Records from a data collection:
::::

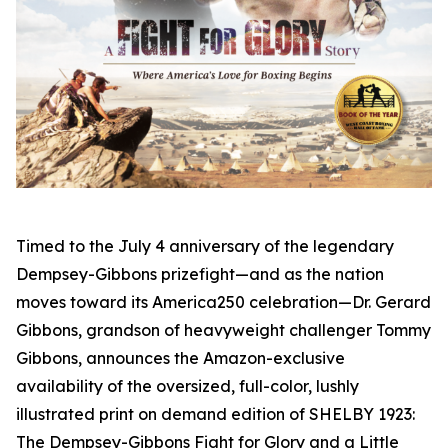
Timed to the July 4 anniversary of the legendary
Dempsey-Gibbons prizefight—and as the nation
moves toward its America250 celebration—Dr. Gerard
Gibbons, grandson of heavyweight challenger Tommy
Gibbons, announces the Amazon-exclusive
availability of the oversized, full-color, lushly
illustrated print on demand edition of SHELBY 1923:
The Dempsey-Gibbons Fight for Glory and a Little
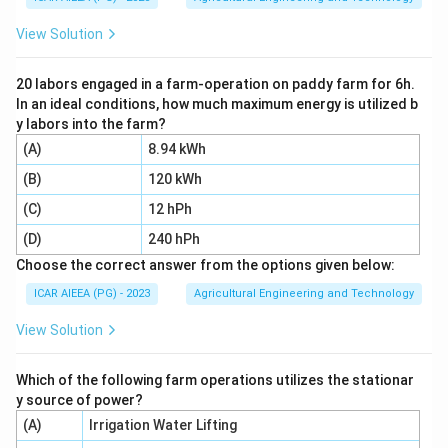
wetland field into a soft muddy state, which is a paddy
View Solution
or rice field preparation practice, not something done
for dryland wheat. So option 4 is correct.
20 labors engaged in a farm-operation on paddy farm for 6h.
In an ideal conditions, how much maximum energy is utilized b
Download Solution in PDF
y labors into the farm?
(A)
8.94 kWh
(B)
120 kWh
(C)
12 hPh
(D)
240 hPh
Choose the correct answer from the options given below:
ICAR AIEEA (PG) - 2023
Agricultural Engineering and Technology
View Solution
Which of the following farm operations utilizes the stationar
y source of power?
(A)
Irrigation Water Lifting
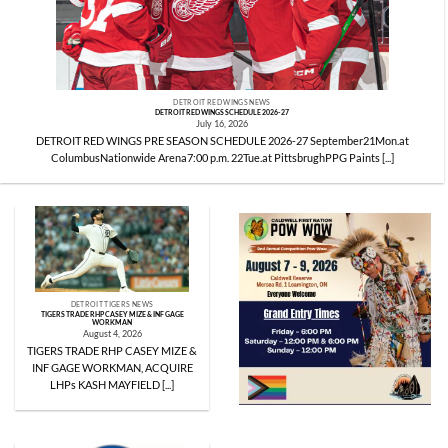
DETROIT RED WINGS NEWS
DETROIT RED WINGS SCHEDULE 2026-27
July 16, 2026
DETROIT RED WINGS PRE SEASON SCHEDULE 2026-27 September21Mon.at
ColumbusNationwide Arena7:00 p.m. 22Tue.at PittsbrughPPG Paints [...]
DETROIT TIGERS NEWS
TIGERS TRADE RHP CASEY MIZE & INF GAGE
WORKMAN
August 4, 2026
TIGERS TRADE RHP CASEY MIZE &
INF GAGE WORKMAN, ACQUIRE
LHPs KASH MAYFIELD [...]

::::

ACTIVITY: Copy nothing but the lines above that run from the one with "Which of the" to the one with "DETROIT TIGERS NEWS", ends included; pictures stay out.

WRITTEN ANSWER:
Which of the following farm operations utilizes the stationar
y source of power?
(A)
Irrigation Water Lifting
DETROIT RED WINGS NEWS
DETROIT RED WINGS SCHEDULE 2026-27
July 16, 2026
DETROIT RED WINGS PRE SEASON SCHEDULE 2026-27 September21Mon.at
ColumbusNationwide Arena7:00 p.m. 22Tue.at PittsbrughPPG Paints [...]
DETROIT TIGERS NEWS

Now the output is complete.